Breathing Lake Superior, a first novel written by University of Wisconsin Oshkosh English professor Ron Rindo and published Oct. 4 by Brick Mantel Books, is steeped in the air, water and people of rural Wisconsin.
Rindo, who specializes in creative writing and 19th century American literature, is the author of three short story collections, including Love in the Expanding Universe, which won the Minnesota Voices Prize for short fiction. His short stories and essays also have appeared in many journals and anthologies.
The new novel, which explores themes of loss, grief, mental health and faith, received advance praise from a number of writers, including Eldonna Edwards, the award-winning author of This I Know.
“Set against the unforgiving backdrop of northern Wisconsin, Breathing Lake Superior explores the extraordinary depths of grief, love and the astonishing power of magical thinking,” Edwards wrote. “Debut author Ron Rindo expertly narrates the stunning transformation of a Midwestern father into a self-proclaimed messiah through the eyes of his teen stepson, John. A new literary voice that exquisitely augments the Midwestern fiction genre.”
Rindo shared his thoughts about setting his story in Wisconsin, the process of writing a novel and teaching his UWO students about writing.
What will Wisconsin readers recognize in this book?
I’ve spent some portion of every summer of my life in northern Wisconsin. My grandmother bought a 100 feet of lake frontage on Iron Lake, in Iron River, Wisconsin, for $2 per foot back in 1958 and moved a small cottage there, and it’s been in my family ever since.
Anyone who has been “Up North,” as we say here, will recognize the setting of this novel. Northern Wisconsin is rural and beautiful, with bountiful forests, lakes and rivers. Summers can be just as hot as down state, but winters are more brutal, with deep, lake effect snow and 30-below-zero temperatures. So the environment is both gorgeous and hostile, and that is something the narrator of the novel is at pains to communicate.

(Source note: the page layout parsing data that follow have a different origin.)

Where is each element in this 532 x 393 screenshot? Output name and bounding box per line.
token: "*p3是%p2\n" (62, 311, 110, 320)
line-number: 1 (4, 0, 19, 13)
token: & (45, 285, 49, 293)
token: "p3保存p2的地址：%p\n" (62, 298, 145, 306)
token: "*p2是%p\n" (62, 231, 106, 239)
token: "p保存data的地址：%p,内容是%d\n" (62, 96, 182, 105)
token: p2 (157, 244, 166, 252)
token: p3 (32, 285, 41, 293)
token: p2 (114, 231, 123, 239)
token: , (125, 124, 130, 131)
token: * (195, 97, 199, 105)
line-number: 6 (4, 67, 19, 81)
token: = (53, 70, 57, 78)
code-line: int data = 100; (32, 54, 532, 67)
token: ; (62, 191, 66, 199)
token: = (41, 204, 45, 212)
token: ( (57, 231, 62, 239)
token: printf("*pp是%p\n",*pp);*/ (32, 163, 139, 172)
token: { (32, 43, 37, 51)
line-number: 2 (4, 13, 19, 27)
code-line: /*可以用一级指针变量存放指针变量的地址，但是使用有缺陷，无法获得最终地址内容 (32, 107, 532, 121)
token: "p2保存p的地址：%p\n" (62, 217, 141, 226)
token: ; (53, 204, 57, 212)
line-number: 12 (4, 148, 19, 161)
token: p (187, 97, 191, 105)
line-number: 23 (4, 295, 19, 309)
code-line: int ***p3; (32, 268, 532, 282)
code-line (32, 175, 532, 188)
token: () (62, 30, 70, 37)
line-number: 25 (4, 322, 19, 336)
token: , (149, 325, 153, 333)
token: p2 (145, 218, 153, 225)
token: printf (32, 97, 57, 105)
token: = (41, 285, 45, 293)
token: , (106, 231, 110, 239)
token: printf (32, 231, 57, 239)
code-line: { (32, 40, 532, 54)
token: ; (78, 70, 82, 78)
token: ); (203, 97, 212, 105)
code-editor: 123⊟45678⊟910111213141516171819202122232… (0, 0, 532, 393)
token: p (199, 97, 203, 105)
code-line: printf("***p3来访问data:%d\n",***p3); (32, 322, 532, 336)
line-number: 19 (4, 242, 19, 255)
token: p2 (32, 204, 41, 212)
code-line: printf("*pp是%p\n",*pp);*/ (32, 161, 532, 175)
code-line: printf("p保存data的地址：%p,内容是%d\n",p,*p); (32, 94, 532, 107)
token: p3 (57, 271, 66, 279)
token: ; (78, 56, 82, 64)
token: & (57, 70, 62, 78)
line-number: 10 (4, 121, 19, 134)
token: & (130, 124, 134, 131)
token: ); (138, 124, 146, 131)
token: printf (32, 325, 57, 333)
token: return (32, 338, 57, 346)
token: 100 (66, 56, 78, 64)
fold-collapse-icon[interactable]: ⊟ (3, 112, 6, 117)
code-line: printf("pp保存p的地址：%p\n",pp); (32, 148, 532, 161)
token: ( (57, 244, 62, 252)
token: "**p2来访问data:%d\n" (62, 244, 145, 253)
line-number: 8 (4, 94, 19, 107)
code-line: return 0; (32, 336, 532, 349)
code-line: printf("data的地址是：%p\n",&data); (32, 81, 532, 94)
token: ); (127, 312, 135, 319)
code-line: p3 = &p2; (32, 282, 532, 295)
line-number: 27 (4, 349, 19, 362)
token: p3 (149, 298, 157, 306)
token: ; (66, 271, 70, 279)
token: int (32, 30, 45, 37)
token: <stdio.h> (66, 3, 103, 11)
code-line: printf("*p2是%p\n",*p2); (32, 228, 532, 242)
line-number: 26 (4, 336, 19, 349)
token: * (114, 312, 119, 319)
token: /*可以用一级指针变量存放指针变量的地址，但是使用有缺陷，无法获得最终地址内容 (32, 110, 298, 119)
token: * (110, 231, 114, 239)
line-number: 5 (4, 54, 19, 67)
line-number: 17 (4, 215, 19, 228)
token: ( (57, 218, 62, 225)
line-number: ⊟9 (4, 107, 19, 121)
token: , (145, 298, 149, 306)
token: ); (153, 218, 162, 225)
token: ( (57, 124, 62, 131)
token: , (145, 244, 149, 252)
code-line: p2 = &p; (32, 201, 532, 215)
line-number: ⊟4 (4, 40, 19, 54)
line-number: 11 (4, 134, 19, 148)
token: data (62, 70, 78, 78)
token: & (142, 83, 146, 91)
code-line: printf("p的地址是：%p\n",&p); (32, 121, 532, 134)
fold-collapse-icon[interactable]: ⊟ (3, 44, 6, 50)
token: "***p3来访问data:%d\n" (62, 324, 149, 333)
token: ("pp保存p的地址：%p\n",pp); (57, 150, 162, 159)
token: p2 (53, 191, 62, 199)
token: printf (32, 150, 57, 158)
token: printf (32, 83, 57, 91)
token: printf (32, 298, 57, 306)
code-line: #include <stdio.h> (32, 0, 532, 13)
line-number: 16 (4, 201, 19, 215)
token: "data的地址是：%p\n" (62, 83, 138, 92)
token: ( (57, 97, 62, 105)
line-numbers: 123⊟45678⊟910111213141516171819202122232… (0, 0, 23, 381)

And in the far north, Lake Superior looms over the entire landscape, this huge, ice cold, dangerous but beautiful, living body of water. You can smell it when you get close, and it has its say in the weather, both increasing snowfall in winter but also providing a bit of natural air conditioning in summer. (This past summer, for example, it was 96 degrees in Iron River, and we drove north to Lake Superior about 20 miles, to the beach in Herbster to gather sea glass, and it was 75 degrees.)
How does the process of writing a novel compare with a shorter works of fiction?
Writing a novel is quite a bit different than writing short stories, the latter of which I’ve been doing for some 40 years, or so. If a short story is like writing a song, writing a novel is like composing a symphony. There are a lot more moving parts, and you put them in place as you go along all the while knowing when you get to the end—and you don’t know where that is when you begin—you’ll have to rearrange them, many times, so the whole thing holds together.
Ideally, when readers reach the end, everything that came before then will make sense, all the strands have woven themselves together (to mix my metaphors), and the resonance of the whole touches them, hopefully deeply. Short stories are shorter, obviously, but also smaller, tighter; there are far fewer characters, and there is not much action, or plot. They don’t linger in the mind and heart, I don’t think, the way a good novel does, since you haven’t been with the characters for long, and thus are not as deeply affected by what happens to them.
What have you learned from writing your first novel that you carry with you into the classroom?
I think the act of reading and writing are growing farther and farther away from the mainstream of our culture, which seems to be devoted almost completely to what is shorter, faster and most efficient.
We have drive-thru lives, in a way, an expectation of speed and brevity. Twitter, Instagram, text messages, and so forth, all require very little in the way of our attention, and yet that attention is pulled in so many different directions that it is difficult to devote time and energy to a work of art—to one thing that takes years of your life—that may or may not come to fruition. That is more true of a novel than the short story form, but I always tell my students to prepare themselves, that writing is one of the least efficient things they will ever do; it takes devotion and energy and discipline, and in the end, it may not produce any tangible product.
But I can think of few ways of spending my time that are as rewarding. Writing (and reading!) fiction takes me deeply into myself and into the imagined lives of others; it is a powerful act of empathy and understanding, and I have been enriched by it in too many ways to count.